Today at the dog park a dog fight broke out.  It happens, often with the big dogs.  After the fight broke up a man charged over to a woman and said “what’s your name?!  my dog’s bleeding, it was your dog.”  The woman apologized and the chow was bleeding from the ear, so the woman apologized.  However, since the man was aggressive in his approach, OF COARSE her dog lunged.  She was visibly shaken by this man’s approach.  He also accused her dog of biting his hand where he had a spot of blood.  He made her write down her name and information, and she was so upset she had to leave. 

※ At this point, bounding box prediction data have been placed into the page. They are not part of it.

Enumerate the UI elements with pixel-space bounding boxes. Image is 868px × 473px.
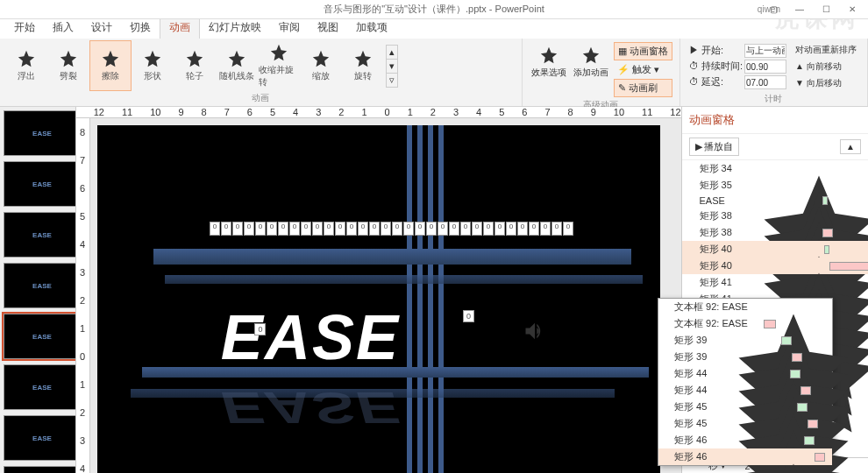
slide-thumbnails[interactable]: EASEEASEEASEEASEEASEEASEEASEEASE xyxy=(0,107,76,473)
slide-thumbnail[interactable]: EASE xyxy=(4,161,76,207)
animation-effect[interactable]: 擦除 xyxy=(89,40,132,91)
move-earlier-button[interactable]: ▲ 向前移动 xyxy=(792,59,860,74)
trigger-button[interactable]: ⚡触发 ▾ xyxy=(614,61,672,78)
slide-thumbnail[interactable]: EASE xyxy=(4,415,76,461)
animation-painter-button[interactable]: ✎动画刷 xyxy=(614,79,672,97)
animation-gallery[interactable]: 浮出劈裂擦除形状轮子随机线条收缩并旋转缩放旋转 xyxy=(5,40,384,91)
star-icon xyxy=(662,353,671,362)
star-icon xyxy=(662,420,671,428)
gallery-up-icon[interactable]: ▴ xyxy=(387,46,397,60)
star-icon xyxy=(687,165,696,173)
star-icon xyxy=(687,212,696,221)
animation-item[interactable]: 矩形 38 xyxy=(682,224,868,241)
star-icon xyxy=(687,279,696,287)
animation-item[interactable]: 矩形 40 xyxy=(682,258,868,274)
ribbon-tab[interactable]: 切换 xyxy=(121,17,160,39)
anim-tag[interactable]: 0 xyxy=(463,310,474,322)
star-icon xyxy=(662,320,671,328)
slide-thumbnail[interactable]: EASE xyxy=(4,466,76,473)
star-icon xyxy=(662,370,671,378)
animation-effect[interactable]: 随机线条 xyxy=(216,40,258,91)
slide-canvas[interactable]: 00000000000000000000000000000000 EASE EA… xyxy=(97,125,660,473)
animation-effect[interactable]: 轮子 xyxy=(174,40,216,91)
group-label-timing: 计时 xyxy=(686,93,862,107)
ribbon-tab[interactable]: 开始 xyxy=(5,17,44,39)
slide-thumbnail[interactable]: EASE xyxy=(4,364,76,410)
maximize-button[interactable]: ☐ xyxy=(814,3,838,17)
ribbon-tab[interactable]: 幻灯片放映 xyxy=(200,17,270,39)
anim-tag[interactable]: 0 xyxy=(254,323,266,335)
star-icon xyxy=(687,262,696,271)
animation-item[interactable]: 矩形 46 xyxy=(658,448,832,465)
gallery-more-icon[interactable]: ▿ xyxy=(387,74,397,87)
animation-item[interactable]: 矩形 35 xyxy=(682,177,868,194)
delay-input[interactable] xyxy=(744,75,786,89)
animation-tags-row: 00000000000000000000000000000000 xyxy=(210,222,631,236)
star-icon xyxy=(185,49,204,68)
audio-icon[interactable] xyxy=(523,319,547,343)
animation-item[interactable]: 矩形 44 xyxy=(658,365,832,382)
star-icon xyxy=(687,196,696,205)
animation-item[interactable]: 矩形 40 xyxy=(682,241,868,258)
minimize-button[interactable]: — xyxy=(787,3,812,17)
window-title: 音乐与图形的"互动"设计（课件）.pptx - PowerPoint xyxy=(324,3,544,16)
star-icon xyxy=(662,386,671,395)
ribbon-tab[interactable]: 插入 xyxy=(44,17,82,39)
add-animation-button[interactable]: 添加动画 xyxy=(570,40,612,99)
animation-item[interactable]: 矩形 41 xyxy=(682,274,868,291)
ribbon: 浮出劈裂擦除形状轮子随机线条收缩并旋转缩放旋转 ▴ ▾ ▿ 动画 效果选项 添加… xyxy=(0,39,868,107)
slide-thumbnail[interactable]: EASE xyxy=(4,263,76,308)
animation-item[interactable]: 矩形 45 xyxy=(658,399,832,415)
star-icon xyxy=(227,49,246,68)
ribbon-tab[interactable]: 加载项 xyxy=(347,17,396,39)
animation-effect[interactable]: 形状 xyxy=(132,40,174,91)
animation-item[interactable]: 矩形 45 xyxy=(658,415,832,432)
duration-input[interactable] xyxy=(744,60,786,74)
ribbon-options-icon[interactable]: ▢ xyxy=(761,3,786,17)
move-later-button[interactable]: ▼ 向后移动 xyxy=(792,75,860,91)
ribbon-tab[interactable]: 审阅 xyxy=(270,17,309,39)
star-icon xyxy=(143,49,162,68)
star-icon xyxy=(687,229,696,237)
star-icon xyxy=(662,403,671,412)
start-label: ▶ 开始: xyxy=(689,44,743,58)
star-icon xyxy=(687,245,696,254)
animation-popup-list[interactable]: 文本框 92: EASE文本框 92: EASE矩形 39矩形 39矩形 44矩… xyxy=(658,298,833,466)
slide-thumbnail[interactable]: EASE xyxy=(4,212,76,258)
star-icon xyxy=(311,49,331,68)
star-icon xyxy=(662,336,671,345)
star-icon xyxy=(269,43,288,62)
animation-item[interactable]: EASE xyxy=(682,194,868,208)
start-select[interactable] xyxy=(744,44,786,58)
animation-item[interactable]: 矩形 38 xyxy=(682,208,868,224)
animation-item[interactable]: 矩形 39 xyxy=(658,349,832,365)
animation-item[interactable]: 矩形 34 xyxy=(682,160,868,177)
animation-pane-button[interactable]: ▦动画窗格 xyxy=(614,42,672,60)
play-from-button[interactable]: ▶播放自 xyxy=(689,138,739,156)
star-icon xyxy=(353,49,373,68)
ribbon-tab[interactable]: 视图 xyxy=(309,17,347,39)
ease-text[interactable]: EASE xyxy=(221,301,400,373)
animation-effect[interactable]: 旋转 xyxy=(342,40,384,91)
animation-item[interactable]: 文本框 92: EASE xyxy=(658,315,832,332)
close-button[interactable]: ✕ xyxy=(840,3,864,17)
animation-item[interactable]: 矩形 39 xyxy=(658,332,832,349)
animation-effect[interactable]: 缩放 xyxy=(300,40,342,91)
gallery-down-icon[interactable]: ▾ xyxy=(387,60,397,74)
animation-item[interactable]: 矩形 44 xyxy=(658,382,832,399)
move-up-button[interactable]: ▲ xyxy=(840,139,861,154)
effect-options-button[interactable]: 效果选项 xyxy=(528,40,570,99)
animation-effect[interactable]: 收缩并旋转 xyxy=(258,40,300,91)
animation-item[interactable]: 矩形 46 xyxy=(658,432,832,448)
animation-effect[interactable]: 劈裂 xyxy=(47,40,89,91)
title-bar: 音乐与图形的"互动"设计（课件）.pptx - PowerPoint qiwen… xyxy=(0,0,868,19)
animation-effect[interactable]: 浮出 xyxy=(5,40,47,91)
star-icon xyxy=(662,436,671,445)
ribbon-tab[interactable]: 设计 xyxy=(82,17,121,39)
star-icon xyxy=(101,49,120,68)
vertical-ruler: 87654321012345678 xyxy=(76,118,90,473)
slide-thumbnail[interactable]: EASE xyxy=(4,110,76,156)
animation-item[interactable]: 文本框 92: EASE xyxy=(658,299,832,315)
add-animation-icon xyxy=(581,46,601,65)
slide-thumbnail[interactable]: EASE xyxy=(4,314,76,359)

I’ve seen this woman at the dog park before.  She has a pitt mix puppy.  And I’ve never seen a problem with this dog before.  The dog did not instigate the fight, just charged into the brawl when it started.  Here’s what I think, knowing that legally the woman whose dog bit is entirely responsible for everything – but you stick your hand into a dog brawl, it’s likely to get bit.  I’ve had to pull a pitt off of Jack before, Jack was obviously pinned under and the owner wasn’t budging so I took him by the collar and yanked so Jack could get out.  There have been times where one dog is obviously aggressive and the owner is not taking the right preventative steps, people at the dog park usually step up and let the owner know unless he/she takes responsibility for training the dog, the dog is not welcome.  Especially in Berkeley where the majority of dogs are rescues.   But by the same token, I accept there is a risk of Jack getting injured at a dog park in a brawl.  I also worry when he attacks, but if someone takes special interest in Jack I usually give them a warning not to approach him directly because he will get fearful and respond in a lunge.  So far the worst experience I had was Jack going after a man and the leash escaped me and the man bounced around and around and around which just instigated Jack.  The chaotic dance of Jack lunging and this man bouncing around went on for a good minute or so.  To top it off, he was blocking me from my dog so I couldn’t reach Jack and I was so pissed by this man’s reaction.  It’s one thing to train a dog, it’s another to train a person how to respond to a dog.  Anyway, this was just a tough call.  The woman whose dogs started the fight has a history of dog brawl instigations, and the worst part is, she stands back and yells which, in my opinion, increases the chaos level.  I admit, I have a good dog and I’m lucky.  Just like I would never get a car bigger than my Jetta because I wouldn’t be comfortable driving it, I don’t know if I could get a dog bigger than 30 lbs because I don’t have the emotional fortitude to deal with the stress level in training.  But I learned after several bad experiences with Jack that me getting stressed makes a situation worse.  What does work, I make eye contact, stay calm, point to my nose, and make Jack focus on my nose until whatever chaotic is occurring goes away. 

Dogs are dogs.  They fight, play rough, and it’s important to know triggers and what they best respond to.  But I was upset by the entire situation and unsure who was right and what was fair.  I hope the girl and her dog are okay, I hope this doesn’t keep her away from the dog park because it’s so important to start socialization early.  I understand how seeing your dog bleed can be jarring, but how you react is also important and returning the aggression on the girl didn’t accomplish anything.  When Jack is a little older I want to adopt a little brother or sister for him, but I know this situation will stay in my mind when we go through the rescue process again.